All being well, the right course may be the thing which catapults your writing up one or more levels and even into publication. Courses can change lives. But if it feels really wrong, even when you've started, then walk away, because you must protect your writing self. If it's doing you no good, then is it worth the time, even if you've spent the money? And if it's doing you damage then run, and fast.
On the other hand, sometimes the thing you resist doing is the thing you should be doing most: resistance is one way the Inner Critic stops you trying potentially fruitful things. A good teacher will ask you to go a bit beyond what you think you can do, will gently encourage you out of your comfort zone, because that’s where the really exciting writing comes from. If the course is a safe space, after all, it doesn't matter if you fail or embarrass yourself, or even distress yourself and others, if it's by way of becoming a better writer.

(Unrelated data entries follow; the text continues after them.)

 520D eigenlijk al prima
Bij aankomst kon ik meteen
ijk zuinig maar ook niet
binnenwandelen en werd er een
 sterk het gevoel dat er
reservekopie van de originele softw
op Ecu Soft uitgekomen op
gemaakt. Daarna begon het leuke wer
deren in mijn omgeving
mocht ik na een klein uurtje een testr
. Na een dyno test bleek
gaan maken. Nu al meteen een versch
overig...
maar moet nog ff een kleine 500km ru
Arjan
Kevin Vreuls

One thing to remember, though, if you're considering a course, is that the results may not be immediately apparent. Indeed, for a while during a course you may feel your writing is worse: you're trying to integrate new techniques and new ideas with your old intuitions about how writing works. And it can lead to a very ugly-duckling stage, all awkward and self-conscious, full of false starts, interesting things which don't really work, heroic failures. But as all teachers know, if a thing's worth doing, it's worth doing badly: it's process writing, and that's another thing which courses are for. Often it's stories you wrote after you'd finished the course which win competitions, the novel after the MA novel which sells. But that doesn't mean it wasn't the course which made those successes happen.

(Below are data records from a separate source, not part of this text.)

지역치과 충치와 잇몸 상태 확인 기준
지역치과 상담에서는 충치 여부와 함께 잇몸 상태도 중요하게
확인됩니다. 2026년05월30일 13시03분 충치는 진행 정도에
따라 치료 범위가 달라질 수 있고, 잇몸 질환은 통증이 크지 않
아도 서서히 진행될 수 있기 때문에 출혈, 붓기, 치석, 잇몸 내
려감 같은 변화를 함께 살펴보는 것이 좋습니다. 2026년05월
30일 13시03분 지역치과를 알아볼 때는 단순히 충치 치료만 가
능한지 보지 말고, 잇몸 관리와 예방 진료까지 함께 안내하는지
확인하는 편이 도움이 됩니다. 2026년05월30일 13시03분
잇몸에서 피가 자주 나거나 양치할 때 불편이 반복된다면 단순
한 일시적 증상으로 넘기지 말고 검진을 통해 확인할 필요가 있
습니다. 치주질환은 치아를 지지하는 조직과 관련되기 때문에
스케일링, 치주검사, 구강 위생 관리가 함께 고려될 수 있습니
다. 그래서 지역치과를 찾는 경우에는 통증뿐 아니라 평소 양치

And a moral tale: I know of one writer who started a very well-regarded course which is very difficult to get on to and well-known for the diversity of its graduates. He had come from a particular milieu which turns out one particular kind of successful writer, including him. He had quite a track record in competitions and small magazines, but he found that on this course neither the tutors nor his fellow students worked and thought in the same terms as him. They didn't regard the apparently solid, certainties of good writing, in which he had so much invested, as the sole criterion by which writing is judged. Things soon got confusing and unhappy for him, because these writers thought differently from each other and differently from him. His writing was carefully, kindly, but continuously challenged from various angles; whether a piece succeeded was no longer a matter of whether it conformed to those rules; it was judged by a much more sophisticated, slipperier aesthetic, based on a wider conception of literature.

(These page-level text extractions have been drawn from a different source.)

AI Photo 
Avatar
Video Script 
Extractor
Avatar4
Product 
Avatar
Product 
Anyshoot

And he couldn't take it: he left the course in the first term. But what a waste of money as well as time! Not to mention of a place which could have been given to someone else. Perhaps he would say he was right to escape a course which didn't know good writing when it saw it, but I would say that the fault wasn't in that course, but in the rigidity of his earlier training, which hadn't given him flexible confidence, to understand and make the most of what was offered, but only the brittle confidence of the conformist. How much better a writer he might have become, if he had only been willing to try to understand the challenge on its own terms, and explore the possibilities it presented, rather than running away, back to his own narrow world.